Les contours de la nouvelle réglementation
À compter du 24 octobre 2024, tous les nouveaux PER et contrats d’assurance-vie souscrits devront intégrer une part d’actifs non cotés, calculée en fonction du profil de risque choisi par l’épargnant. Cette obligation s’applique également aux contrats renouvelés, tandis que les PER collectifs bénéficieront d’un délai jusqu’au 30 juin 2026 pour se conformer à ces nouvelles exigences.
L’intégration d’actifs non cotés dans les PER
Dans le cadre des PER, l’intégration d’actifs non cotés se limite aux gestions pilotées à horizon, qui sont le type de gestion par défaut lors de la souscription. Ce mode de gestion comprend différents profils de risque, allant d’une exposition prudente à des options plus dynamiques. Ainsi, lorsque la date de retraite de l’épargnant approche, le niveau de risque s’ajuste en conséquence.
Les obligations en matière d’investissement non coté varient selon le profil de risque :
- Pour les profils prudents, une part comprise entre 2% et 6% d’investissement en non coté est requise.
- Les profils équilibrés doivent investir au moins 8% en non coté, réduisant ce pourcentage à 3% à proximité de la retraite.

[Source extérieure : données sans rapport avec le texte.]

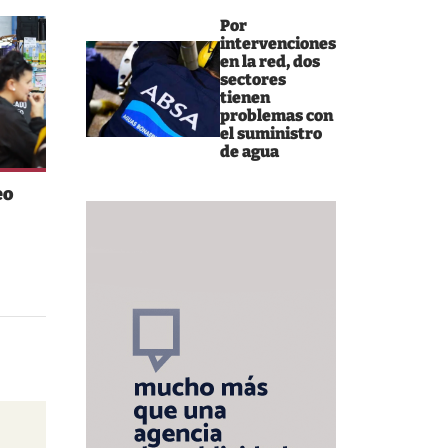
Por
intervenciones
en la red, dos
sectores
tienen
problemas con
el suministro
de agua
eo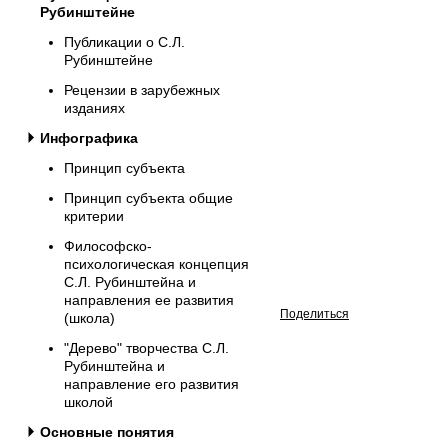
Рубинштейне
Публикации о С.Л.
Рубинштейне
Рецензии в зарубежных
изданиях
Инфографика
Принцип субъекта
Принцип субъекта общие
критерии
Философско-
психологическая концепция
С.Л. Рубинштейна и
направления ее развития
Поделиться
(школа)
"Дерево" творчества С.Л.
Рубинштейна и
направление его развития
школой
Основные понятия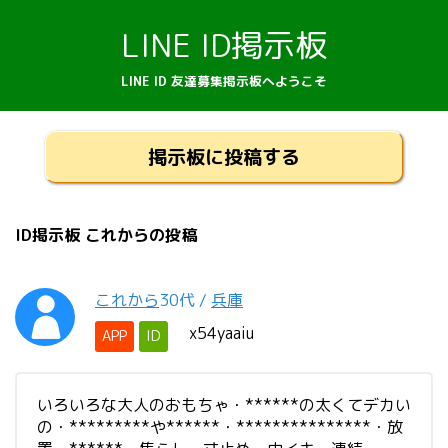
LINE ID掲示板
LINE ID 友達募集掲示板へようこそ
掲示板に投稿する
ID掲示板 これからの投稿
これから
30代
/
兵庫
x54yaaiu
APP
ID
いろいろな大人のおもちゃ・******の太くてデカい
の・*********や******・***************・放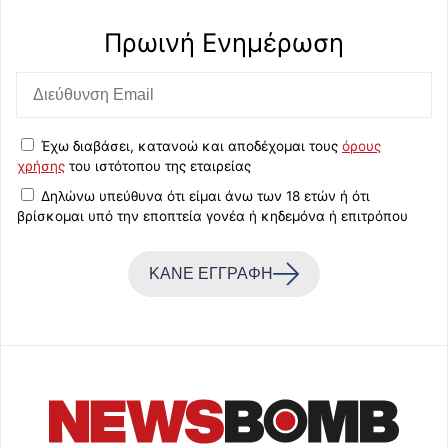
Πρωινή Eνημέρωση
Έχω διαβάσει, κατανοώ και αποδέχομαι τους
όρους
χρήσης
του ιστότοπου της εταιρείας
Δηλώνω υπεύθυνα ότι είμαι άνω των 18 ετών ή ότι
βρίσκομαι υπό την εποπτεία γονέα ή κηδεμόνα ή επιτρόπου
ΚΑΝΕ ΕΓΓΡΑΦΗ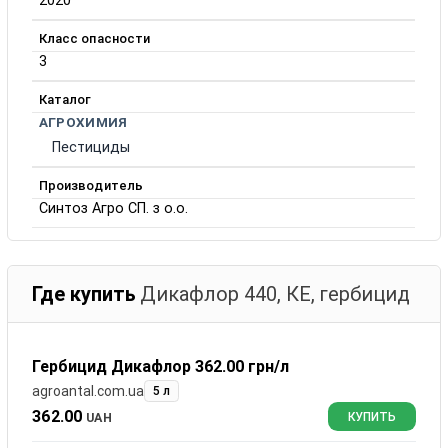
2020
Класс опасности
3
Каталог
АГРОХИМИЯ
Пестициды
Производитель
Синтоз Агро СП. з о.о.
Где купить
Дикафлор 440, КЕ, гербицид
Гербицид Дикафлор 362.00 грн/л
agroantal.com.ua
5 л
362.00
UAH
КУПИТЬ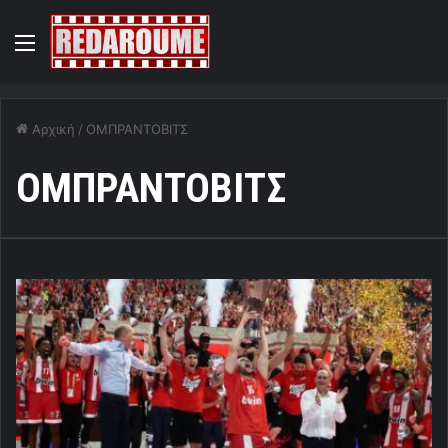
Menu
Αρχική
/
ΟΜΠΡΑΝΤΟΒΙΤΣ
ΟΜΠΡΑΝΤΟΒΙΤΣ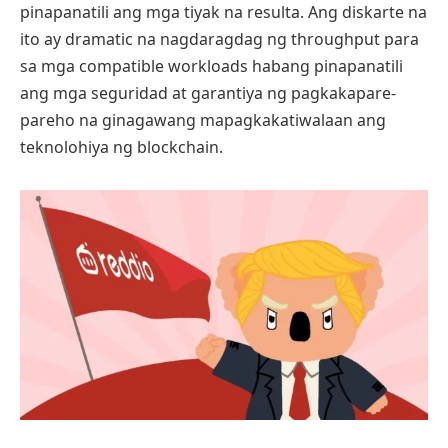
pinapanatili ang mga tiyak na resulta. Ang diskarte na
ito ay dramatic na nagdaragdag ng throughput para
sa mga compatible workloads habang pinapanatili
ang mga seguridad at garantiya ng pagkakapare-
pareho na ginagawang mapagkakatiwalaan ang
teknolohiya ng blockchain.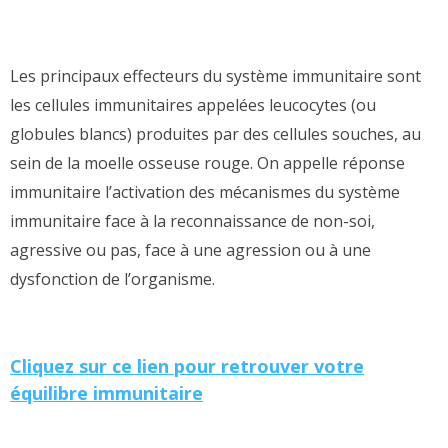
Les principaux effecteurs du système immunitaire sont
les cellules immunitaires appelées leucocytes (ou
globules blancs) produites par des cellules souches, au
sein de la moelle osseuse rouge. On appelle réponse
immunitaire l’activation des mécanismes du système
immunitaire face à la reconnaissance de non-soi,
agressive ou pas, face à une agression ou à une
dysfonction de l’organisme.
Cliquez sur ce lien pour retrouver votre
équilibre immunitaire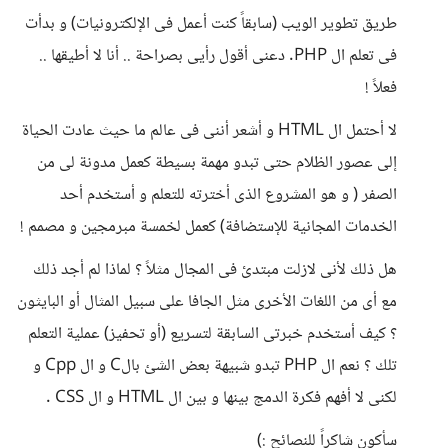
طريق تطوير الويب (سابقاً كنت أعمل فى الإلكترونيات) و بدأت
فى تعلم ال PHP. دعنى أقول رأيى بصراحة .. أنا لا أطيقها ..
فعلاً !
لا أحتمل ال HTML و أشعر أننى فى عالم ما حيث عادت الحياة
إلى عصور الظلام حتى تبدو مهمة بسيطة كعمل مدونة لى من
الصفر ( و هو المشروع الذى أخترته للتعلم و أستخدم أحد
الخدمات المجانية للإستضافة) كعمل لخمسة مبرمجين و مصمم !
هل ذلك لأنى لازلت مبتدئ فى المجال مثلاً ؟ لماذا لم أجد ذلك
مع أى من اللغات الأخرى مثل الجافا على سبيل المثال أو البايثون
؟ كيف أستخدم خبرتى السابقة لتسريع (أو تحفيز) عملية التعلم
تلك ؟ نعم ال PHP تبدو شبيهة بعض الشئ بالC و ال Cpp و
لكنى لا أفهم فكرة الدمج بينها و بين ال HTML و ال CSS .
سأكون شاكراً للنصائح :)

- Les profils dynamiques sont tenus d’allouer entre 5% et 12% à des investissements non cotés.
Les spécificités pour l’assurance-vie
Au moment de souscrire un contrat d’assurance-vie, l’épargnant a le choix entre la gestion libre et gestion pilotée. Pour ceux optant pour la gestion pilotée, la nouvelle législation s’applique uniquement aux profils équilibrés et dynamiques. Ainsi, les profils équilibrés devront investir au minimum 4% en Unités de Compte (UC) non cotées, tandis que les profils dynamiques ont une obligation minimale de 8%.
Réactions des professionnels de la finance
La mise en œuvre de la loi Industrie verte suscite des interrogations parmi les professionnels du secteur. En particulier, les chiffres discutés concernant le rendement des fonds non cotés suscitent un débat. Les résultats moyens affichés par les fonds non cotés accessibles aux particuliers se montent à 6,2%, tandis que les fonds d’actions affichent des rendements compris entre 4,5% et 11% sur la même période. Ces comparaisons soulèvent des doutes quant à la capacité des nouvelles mesures à atteindre leurs objectifs de performance.
De plus, les problématiques de liquidité des fonds non cotés soulèvent des préoccupations : l’ajout de poches d’actifs liquides dans des fonds sans durée de vie limitée peut potentiellement nuire au rendement global de ces investissements.